The two most common ways to make a general AI model work on your problem — why the choice is simpler than it looks, why almost everyone gets it wrong in the same direction, and what to try before you touch either.

When people first try to make a large language model useful for their own work, they hit the same fork in the road. The model is fluent and capable, but it doesn't know your documents, and it doesn't quite behave the way you want. Two techniques promise to fix that: retrieval-augmented generation and fine-tuning. They sound interchangeable. They are not, and picking the wrong one is one of the most common — and most expensive — early mistakes.

Here's the short version, and if you remember nothing else, remember this:

RAG is for knowledge. Fine-tuning is for behaviour.

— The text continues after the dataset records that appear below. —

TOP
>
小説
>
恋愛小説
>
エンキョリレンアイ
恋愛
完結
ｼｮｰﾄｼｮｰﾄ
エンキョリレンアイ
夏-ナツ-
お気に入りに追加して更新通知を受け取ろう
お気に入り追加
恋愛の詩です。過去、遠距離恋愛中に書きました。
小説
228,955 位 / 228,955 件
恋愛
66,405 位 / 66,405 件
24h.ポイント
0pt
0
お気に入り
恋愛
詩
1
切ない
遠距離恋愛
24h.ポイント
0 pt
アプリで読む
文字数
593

What each one actually does

Retrieval-augmented generation, or RAG, hands the model an open book. When a question comes in, the system searches a collection of your documents, pulls out the most relevant passages, and gives them to the model along with the question. The model then answers from that material. Nothing about the model changes — you're just supplying it with the right pages at the right moment.

Fine-tuning does something fundamentally different. It continues the model's training on your own examples, so its behaviour shifts. After fine-tuning, a new tendency is baked into the model's weights — a consistent tone, a fixed output format, a specialised way of handling a task. You're not giving it a book to read; you're sending it on a training course.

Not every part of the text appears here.